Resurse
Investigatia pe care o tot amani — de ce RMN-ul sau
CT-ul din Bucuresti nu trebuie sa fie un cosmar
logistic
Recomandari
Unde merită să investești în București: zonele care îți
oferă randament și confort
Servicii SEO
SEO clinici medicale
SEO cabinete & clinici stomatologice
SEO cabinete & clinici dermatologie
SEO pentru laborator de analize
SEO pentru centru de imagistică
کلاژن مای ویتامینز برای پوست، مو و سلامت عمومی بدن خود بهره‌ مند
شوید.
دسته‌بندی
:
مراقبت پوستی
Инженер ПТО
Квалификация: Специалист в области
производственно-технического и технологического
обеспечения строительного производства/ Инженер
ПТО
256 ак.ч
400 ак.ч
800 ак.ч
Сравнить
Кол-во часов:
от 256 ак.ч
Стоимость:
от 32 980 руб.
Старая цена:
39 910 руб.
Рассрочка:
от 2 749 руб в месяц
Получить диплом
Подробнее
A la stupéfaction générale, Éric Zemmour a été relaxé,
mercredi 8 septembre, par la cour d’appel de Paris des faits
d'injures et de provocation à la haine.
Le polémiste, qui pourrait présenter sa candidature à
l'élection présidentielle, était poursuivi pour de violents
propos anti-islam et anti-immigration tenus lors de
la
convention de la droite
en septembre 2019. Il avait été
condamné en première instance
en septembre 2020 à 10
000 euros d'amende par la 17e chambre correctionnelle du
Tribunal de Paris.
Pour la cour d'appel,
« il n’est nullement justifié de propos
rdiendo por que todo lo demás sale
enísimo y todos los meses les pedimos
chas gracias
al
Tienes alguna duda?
--
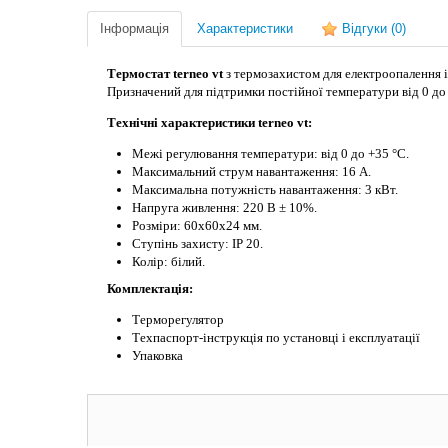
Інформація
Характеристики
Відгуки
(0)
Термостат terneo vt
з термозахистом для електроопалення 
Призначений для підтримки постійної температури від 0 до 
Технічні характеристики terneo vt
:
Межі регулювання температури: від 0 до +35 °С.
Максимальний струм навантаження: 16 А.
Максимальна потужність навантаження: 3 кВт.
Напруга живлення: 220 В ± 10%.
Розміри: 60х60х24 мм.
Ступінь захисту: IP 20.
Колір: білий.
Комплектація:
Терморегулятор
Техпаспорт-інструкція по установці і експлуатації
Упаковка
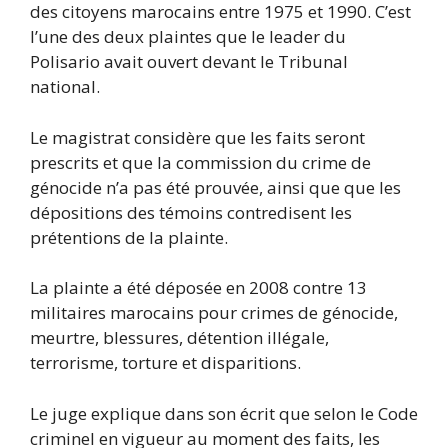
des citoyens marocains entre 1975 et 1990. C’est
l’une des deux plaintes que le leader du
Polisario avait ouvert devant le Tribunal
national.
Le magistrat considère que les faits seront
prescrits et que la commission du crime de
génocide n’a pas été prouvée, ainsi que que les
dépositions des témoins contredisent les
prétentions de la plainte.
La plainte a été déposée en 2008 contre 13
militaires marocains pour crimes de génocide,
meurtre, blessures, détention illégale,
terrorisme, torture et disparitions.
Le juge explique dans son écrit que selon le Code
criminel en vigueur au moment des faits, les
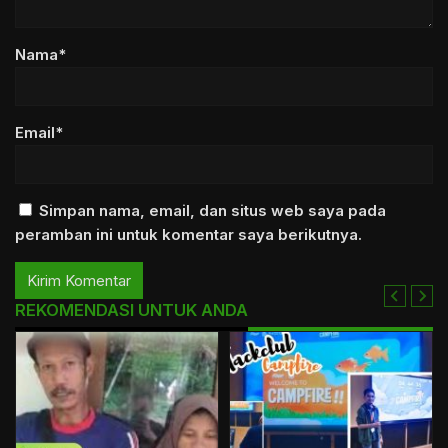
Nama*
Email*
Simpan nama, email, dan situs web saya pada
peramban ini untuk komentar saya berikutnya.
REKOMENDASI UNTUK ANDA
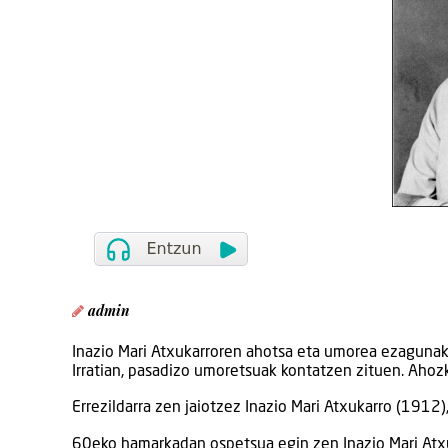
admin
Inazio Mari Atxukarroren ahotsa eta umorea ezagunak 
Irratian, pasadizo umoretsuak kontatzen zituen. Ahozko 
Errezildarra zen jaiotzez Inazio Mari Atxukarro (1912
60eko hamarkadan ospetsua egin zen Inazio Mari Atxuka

• _Exercise details_
Count every line of the material above that holds the string "Inazio", then state only the total.

• _Solved exercise_
3